Archive for May, 2007

Blogging against Disablism Day May 1, 2007

Posted in Uncategorized with tags , , , on May 1, 2007 by Jess

I’ll make this relatively short, because it’s gone on past midnight here on the 2nd of May, and I’m being naughty and staying up past my bedtime.  *rolls eyes*</end sarcasm> LOL.

I wasn’t raised by your average family.  My parents were actually my maternal grandparents, both veterans who had served during WWII.  I was raised as an only child, though I had five other siblings.  More on that later.  I wasn’t raised to be familiar with disability culture.  I was actively raised in the walking world with the belief that I could do what I chose to, if I set my mind to it.

Then came the proverbial ice bucket, years later after I graduated college with my first associate degree.  I can’t even begin to articulate the frustration and the sense of invisibility I felt.  It only got worse later on when I tried to get help after my marriage ended.  I am a survivor of rape and sexual assault, and I wasn’t taken seriously I believe, because I was in a chair and was disabled.  There’s a definite can of worms there.

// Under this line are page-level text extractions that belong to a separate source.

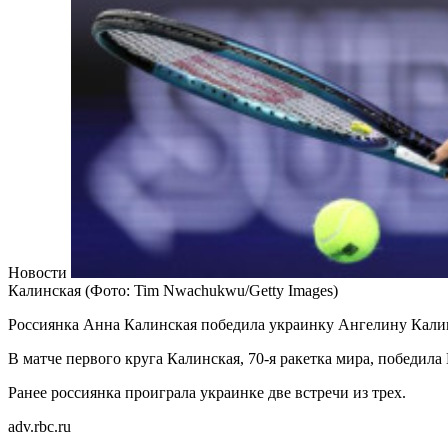
Новости
Калинская
(Фото: Tim Nwachukwu/Getty Images)
Россиянка Анна Калинская победила украинку Ангелину Калин
В матче первого круга Калинская, 70-я ракетка мира, победила Ка
Ранее россиянка проиграла украинке две встречи из трех.
adv.rbc.ru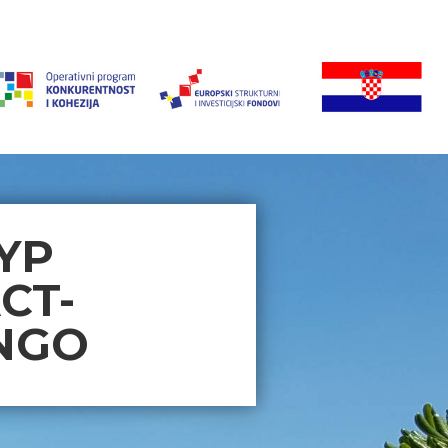
YP
CT-
ANGO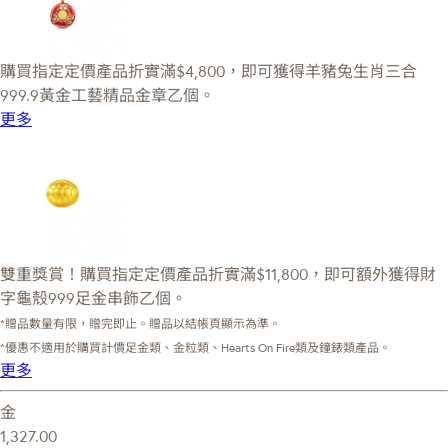
購買指定定價產品折實滿$4,800，即可獲得羊豬兔生肖三合
999.9黃金工藝精品金章乙個。
更多
雙重獎賞！購買指定定價產品折實滿$11,800，即可額外獲得財
字龜殼999足金串飾乙個。
*贈品數量有限，贈完即止。贈品以結帳頁顯示為準。
*優惠不適用於購買計價足金類、金粒類、Hearts On Fire類及鐘錶類產品。
更多
金
1,327.00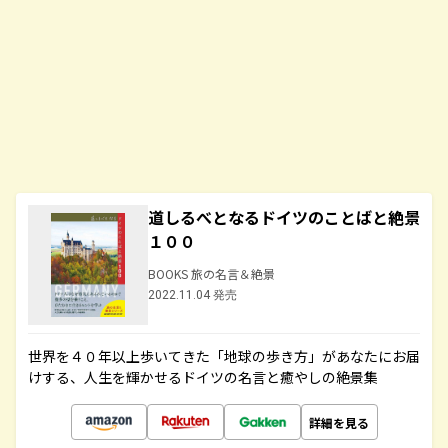
道しるべとなるドイツのことばと絶景
１００
BOOKS 旅の名言＆絶景
2022.11.04 発売
世界を４０年以上歩いてきた「地球の歩き方」があなたにお届
けする、人生を輝かせるドイツの名言と癒やしの絶景集
詳細を見る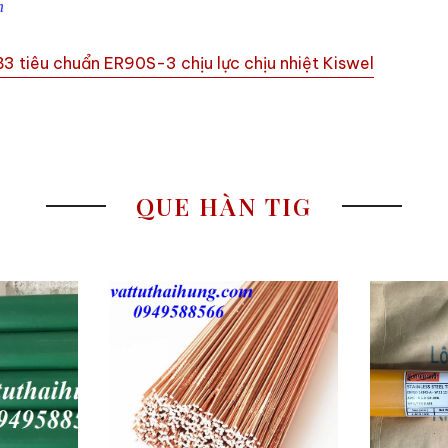
m
 tiêu chuẩn ER90S-3 chịu lực chịu nhiệt Kiswel
QUE HÀN TIG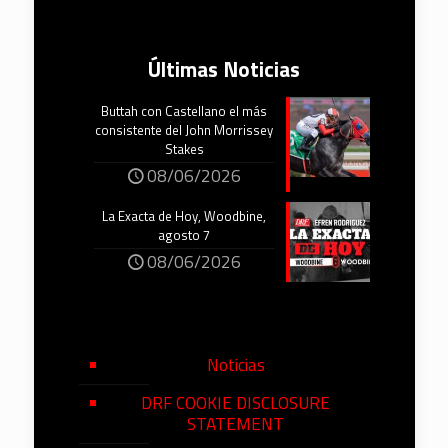
Últimas Noticias
Buttah con Castellano el más
consistente del John Morrissey
Stakes
08/06/2026
La Exacta de Hoy, Woodbine,
agosto 7
08/06/2026
Noticias
DRF COOKIE DISCLOSURE
STATEMENT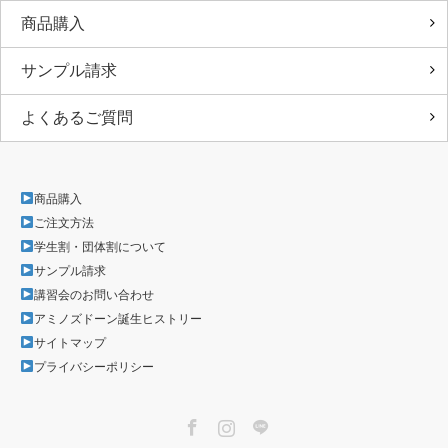
商品購入
サンプル請求
よくあるご質問
商品購入
ご注文方法
学生割・団体割について
サンプル請求
講習会のお問い合わせ
アミノズドーン誕生ヒストリー
サイトマップ
プライバシーポリシー
Facebook
Instagram
LINE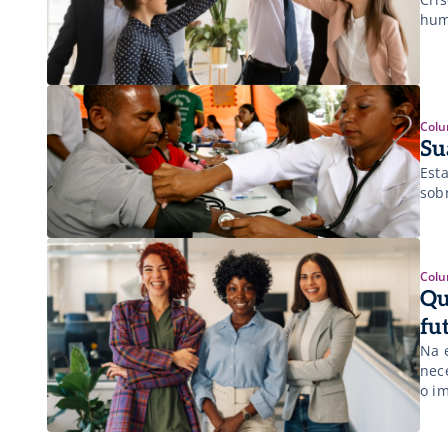
hum
Colu
Su
Est
sob
Colu
Qu
fu
Na 
nec
o i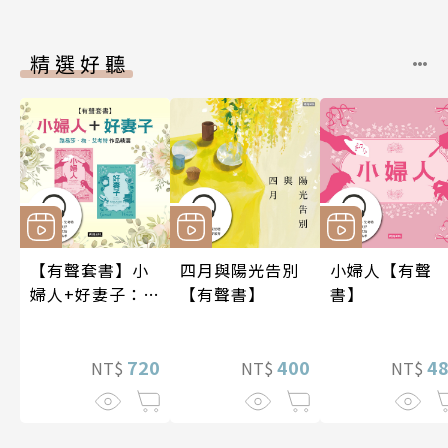
精選好聽
【有聲套書】小
四月與陽光告別
小婦人【有聲
婦人+好妻子：路
【有聲書】
書】
易莎．梅．艾考
特作品精選
720
400
4
NT$
NT$
NT$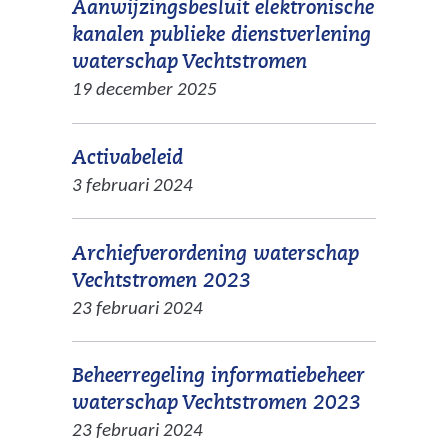
Aanwijzingsbesluit elektronische
kanalen publieke dienstverlening
(
waterschap Vechtstromen
v
19 december 2025
e
r
(
Activabeleid
w
v
3 februari 2024
i
e
j
r
s
Archiefverordening waterschap
w
t
(
Vechtstromen 2023
i
n
v
23 februari 2024
j
a
e
s
a
r
t
Beheerregeling informatiebeheer
r
w
n
(
waterschap Vechtstromen 2023
e
i
a
v
23 februari 2024
e
j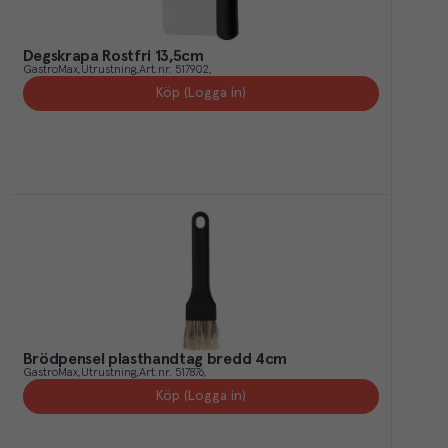
Degskrapa Rostfri 13,5cm
GastroMax
Utrustning
Art.nr.
517902
Köp (Logga in)
Brödpensel plasthandtag bredd 4cm
GastroMax
Utrustning
Art.nr.
517876
Köp (Logga in)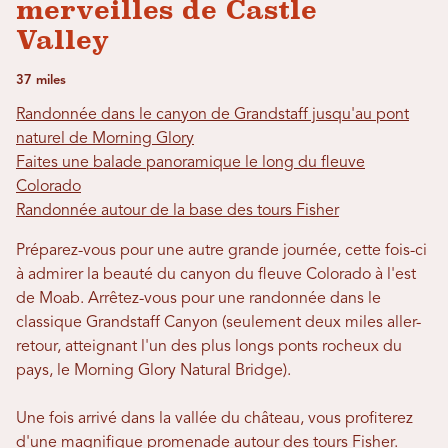
merveilles de Castle
Valley
37 miles
Randonnée dans le canyon de Grandstaff jusqu'au pont
naturel de Morning Glory
Faites une balade panoramique le long du fleuve
Colorado
Randonnée autour de la base des tours Fisher
Préparez-vous pour une autre grande journée, cette fois-ci
à admirer la beauté du canyon du fleuve Colorado à l'est
de Moab. Arrêtez-vous pour une randonnée dans le
classique Grandstaff Canyon (seulement deux miles aller-
retour, atteignant l'un des plus longs ponts rocheux du
pays, le Morning Glory Natural Bridge).
Une fois arrivé dans la vallée du château, vous profiterez
d'une magnifique promenade autour des tours Fisher.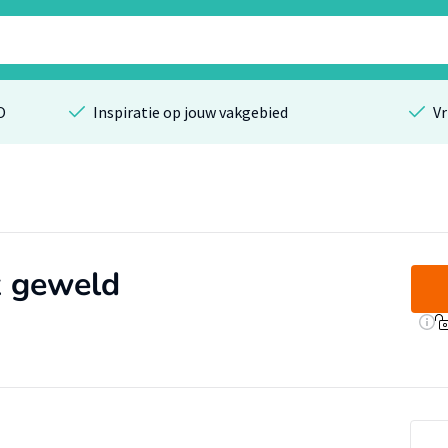
O
Inspiratie op jouw vakgebied
Vr
k geweld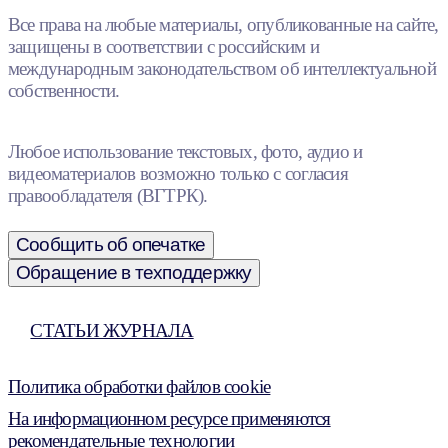
Все права на любые материалы, опубликованные на сайте,
защищены в соответствии с российским и
международным законодательством об интеллектуальной
собственности.
Любое использование текстовых, фото, аудио и
видеоматериалов возможно только с согласия
правообладателя (ВГТРК).
Сообщить об опечатке
Обращение в техподдержку
СТАТЬИ ЖУРНАЛА
Политика обработки файлов cookie
На информационном ресурсе применяются
рекомендательные технологии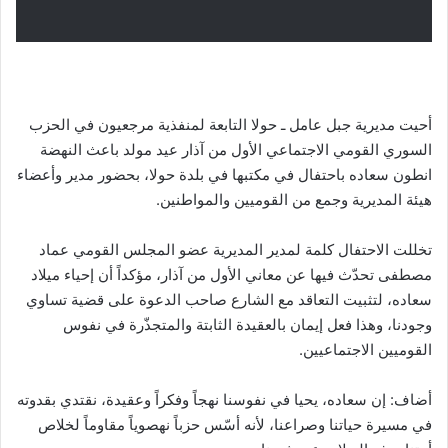
أحيت مديرية جبل عامل ـ حولا التابعة لمنفذية مرجعيون في الحزب
السوري القومي الاجتماعي الأول من آذار عيد مولد باعث النهضة
انطون سعاده باحتفال في مكتبها في بلدة حولا، بحضور مدير وأعضاء
هيئة المديرية وجمع من القوميين والمواطنين.
تخللت الاحتفال كلمة لمدير المديرية عضو المجلس القومي عماد
مصطفى تحدّث فيها عن معاني الأول من آذار، مؤكداً أن إحياء ميلاد
سعاده، لتثبيت التعاقد مع الشارع صاحب الدعوة على قضية تساوي
وجودنا، وهذا فعل إيمان بالعقيدة الثابتة والمتجذّرة في نفوس
القوميين الاجتماعيين.
أضاف: إن سعاده، يحيا في نفوسنا نهجاً وفكراً وعقيدة، نقتدي بقدوته
في مسيرة حياتنا وصراعنا، لأنه أسّس حزباً نهصوياً مقاوماً لخلاص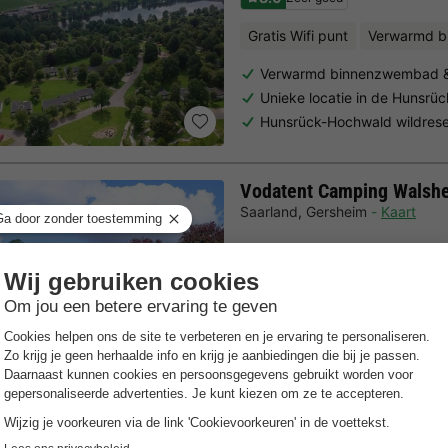
Gratis Wifi punt
Verwarmd 
Verwarmd binnenzwembad & 
Unieke locatie in de Hunsrüc
Hunsrück-Hochwald wildrese
Vodatent Camping Walsh
Saarland
,
Gersheim
Kaart
Gratis Wifi punt
Animatie, speeltuinen, sport 
Comfortabele camping in b
Duik in het zwembad of peu
Trustpilot beoordelingen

I’ve been on both ends of the disablism spectrum.  I’ve been guilty of it myself, but more often than not, I’m on the receiving end.  Being talked down to, having choices taken away, you name it.  My immediate reaction is “I’m disabled, but I am NOT retarded.”

Having wheels (or any other adaptive aides) doesn’t make you immune to the lovely tournament of life.  It can make you stand out; that’s damned true enough.  It places you either on the outskirts, or right smack dab in the middle.  Me, right now I’m on the fence, and I’m trying my best to overcome. 

One revolution at a time.

With the help of a select number of friends, I’ve found the strength to seek help nearly 12 years after my initial ordeal.  There’s a whole ‘nother post right there, but now, I must sign off, and head to bed to attempt sleep.